Roles and responsibilities
The Nomination Committee (the “Committee”) has overall responsibility for making recommendations to the Board on all new appointments and for ensuring that the Board and its Committees have the appropriate balance of skills, experience, independence, diversity and knowledge to enable them to discharge their respective duties and responsibilities effectively.
The Committee discharges its responsibilities through:
- regularly reviewing the size, structure and composition of the Board, including by means of overseeing the annual evaluation processes of the Board and its committees, and providing recommendations to the Board of any adjustments that may be necessary from time to time;
- giving full consideration to succession planning in order to ensure an optimum balance of executive and Non-executive Directors in terms of skills, experience and diversity, and in particular formulating plans for succession for the key roles of Chairman of the Board and Chief Executive;
- reviewing the career planning and talent management programme related to senior executives of the Company to ensure that it meets the needs of the business;
- managing the Board recruitment process and evaluating the skills, knowledge, diversity and experience of potential Board candidates in order to make appropriate nominations to the Board;
- reviewing and approving the diversity policy of the Company; and
- keeping up to date and fully informed on strategic issues and commercial changes affecting the Company and the markets in which it operates.
The Committee is expected to meet not less than twice a year. The Committee’s terms of reference, which were last revised in November 2019 in line with best practice (and which were last reviewed in November 2020), are available to view through the link below and from the Company Secretary at the Company’s registered office.

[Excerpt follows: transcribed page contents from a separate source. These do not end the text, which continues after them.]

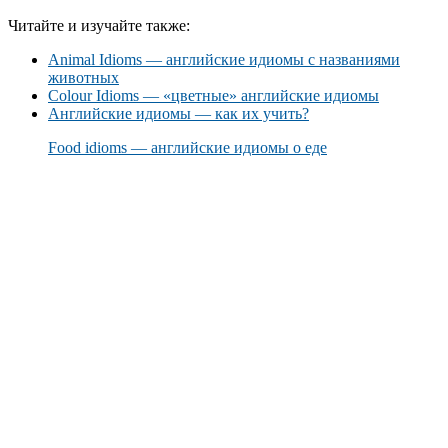
Читайте и изучайте также:
Animal Idioms — английские идиомы с названиями
животных
Colour Idioms — «цветные» английские идиомы
Английские идиомы — как их учить?
Food idioms — английские идиомы о еде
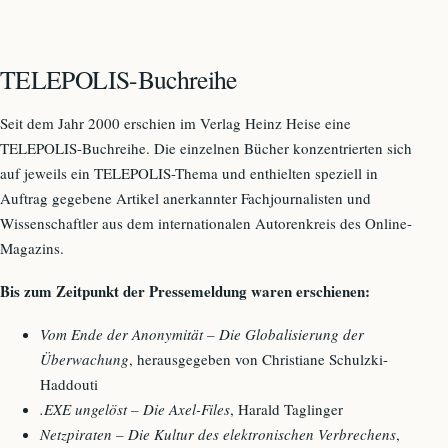
TELEPOLIS-Buchreihe
Seit dem Jahr 2000 erschien im Verlag Heinz Heise eine
TELEPOLIS-Buchreihe. Die einzelnen Bücher konzentrierten sich
auf jeweils ein TELEPOLIS-Thema und enthielten speziell in
Auftrag gegebene Artikel anerkannter Fachjournalisten und
Wissenschaftler aus dem internationalen Autorenkreis des Online-
Magazins.
Bis zum Zeitpunkt der Pressemeldung waren erschienen:
Vom Ende der Anonymität – Die Globalisierung der
Überwachung
, herausgegeben von Christiane Schulzki-
Haddouti
.EXE ungelöst – Die Axel-Files
, Harald Taglinger
Netzpiraten – Die Kultur des elektronischen Verbrechens
,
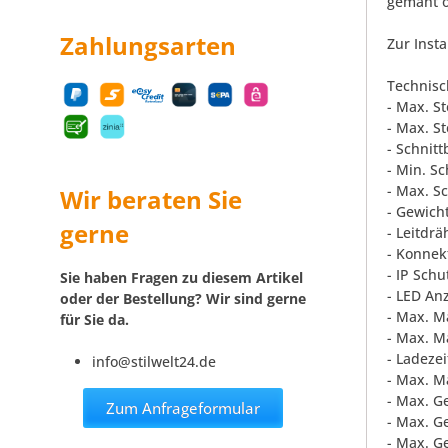
gemäht o
Zahlungsarten
Zur Insta
Technisc
- Max. S
- Max. St
- Schnitt
- Min. S
- Max. S
Wir beraten Sie
- Gewicht
gerne
- Leitdrä
- Konnek
- IP Schu
Sie haben Fragen zu diesem Artikel
- LED Anz
oder der Bestellung? Wir sind gerne
- Max. M
für Sie da.
- Max. M
- Ladeze
info@stilwelt24.de
- Max. M
- Max. G
Zum Anfrageformular
- Max. G
- Max. G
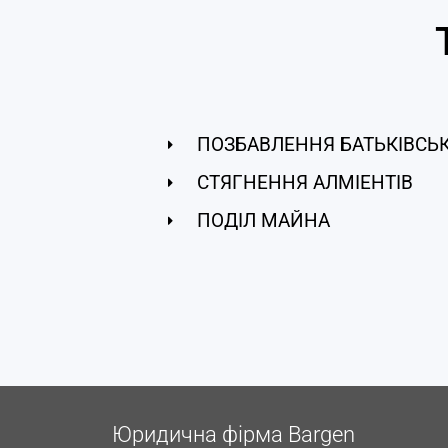
ПОЗБАВЛЕННЯ БАТЬКІВСЬ
СТЯГНЕННЯ АЛМІЕНТІВ
ПОДІЛ МАЙНА
Юридична фірма Bargen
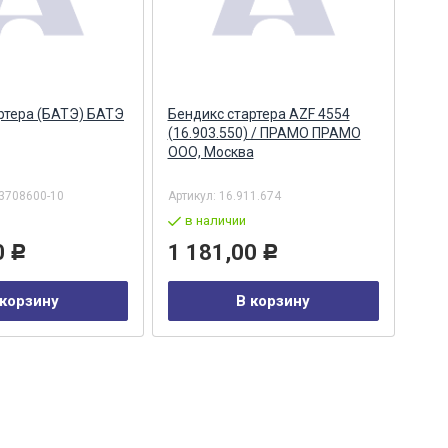
ртера (БАТЭ) БАТЭ
Бендикс стартера AZF 4554
Бен
(16.903.550) / ПРАМО ПРАМО
(16.
ООО, Москва
3708600-10
Артикул:
16.911.674
Арти
в наличии
в
0
1 181,00
4 
Р
Р
 корзину
В корзину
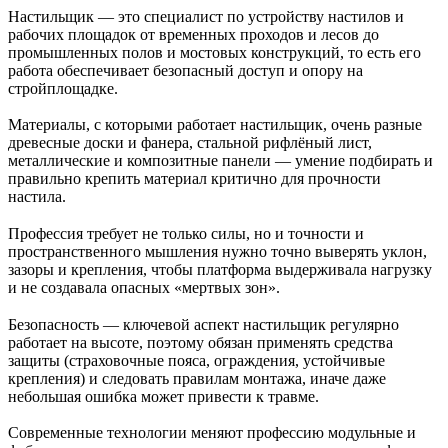
Настильщик — это специалист по устройству настилов и
рабочих площадок от временных проходов и лесов до
промышленных полов и мостовых конструкций, то есть его
работа обеспечивает безопасный доступ и опору на
стройплощадке.
Материалы, с которыми работает настильщик, очень разные
древесные доски и фанера, стальной рифлёный лист,
металлические и композитные панели — умение подбирать и
правильно крепить материал критично для прочности
настила.
Профессия требует не только силы, но и точности и
пространственного мышления нужно точно выверять уклон,
зазоры и крепления, чтобы платформа выдерживала нагрузку
и не создавала опасных «мертвых зон».
Безопасность — ключевой аспект настильщик регулярно
работает на высоте, поэтому обязан применять средства
защиты (страховочные пояса, ограждения, устойчивые
крепления) и следовать правилам монтажа, иначе даже
небольшая ошибка может привести к травме.
Современные технологии меняют профессию модульные и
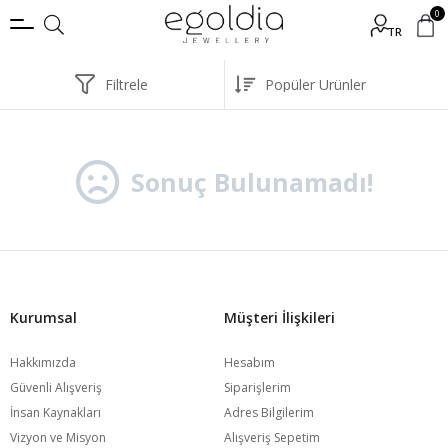
0
TR
Filtrele
Sonuç Bulunamadı!
Kurumsal
Müşteri İlişkileri
Hakkımızda
Hesabım
Güvenli Alışveriş
Siparişlerim
İnsan Kaynakları
Adres Bilgilerim
Vizyon ve Misyon
Alışveriş Sepetim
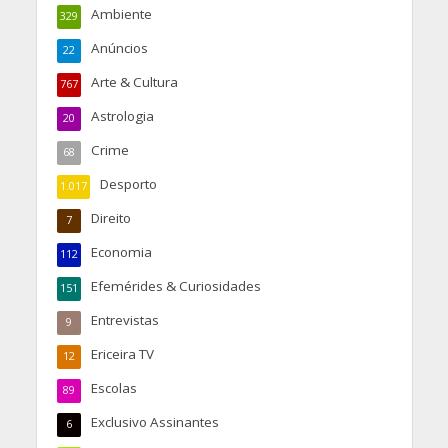
Ambiente
329
Anúncios
22
Arte & Cultura
767
Astrologia
20
Crime
68
Desporto
1.017
Direito
7
Economia
112
Efemérides & Curiosidades
151
Entrevistas
9
Ericeira TV
12
Escolas
89
Exclusivo Assinantes
6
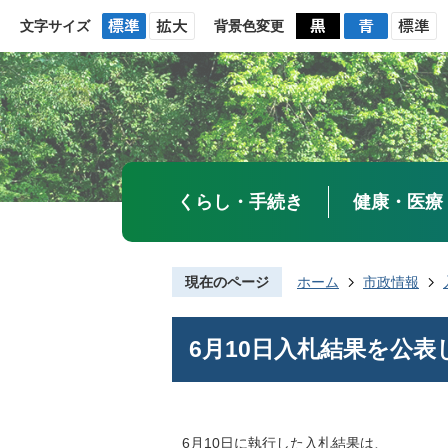
文字サイズ
背景色変更
くらし・手続き
健康・医療
現在のページ
ホーム
市政情報
6月10日入札結果を公表
6月10日に執行した入札結果は、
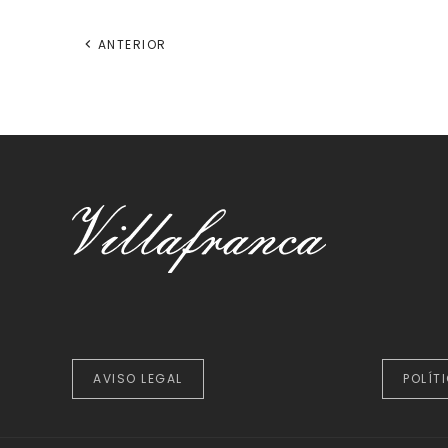
ANTERIOR
AVISO LEGAL
POLÍT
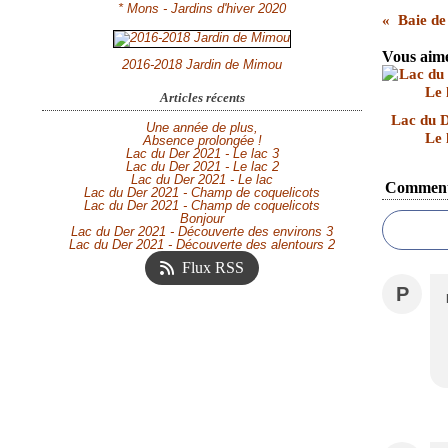
* Mons - Jardins d'hiver 2020
Baie de
Vous aime
2016-2018 Jardin de Mimou
Articles récents
Lac du D
Une année de plus,
Le 
Absence prolongée !
Lac du Der 2021 - Le lac 3
Lac du Der 2021 - Le lac 2
Lac du Der 2021 - Le lac
Comment
Lac du Der 2021 - Champ de coquelicots
Lac du Der 2021 - Champ de coquelicots
Bonjour
Lac du Der 2021 - Découverte des environs 3
Lac du Der 2021 - Découverte des alentours 2
Flux RSS
P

Melrose is a meritocracy and individual performance is the key determinant in any appointment, irrespective of ethnicity, gender or other characteristic, trait or orientation. The Board and Committee does however place great emphasis on ensuring that the membership of the Board and the pipeline for succession planning purposes reflects diversity. In particular, the past two Non-executive Director appointments have been women. Melrose has also achieved well ahead of schedule the Parker Review target of having one Director from an ethnic minority background on the Board by the end of 2021 following the appointment of Ms Funmi Adegoke to the Board in October 2019.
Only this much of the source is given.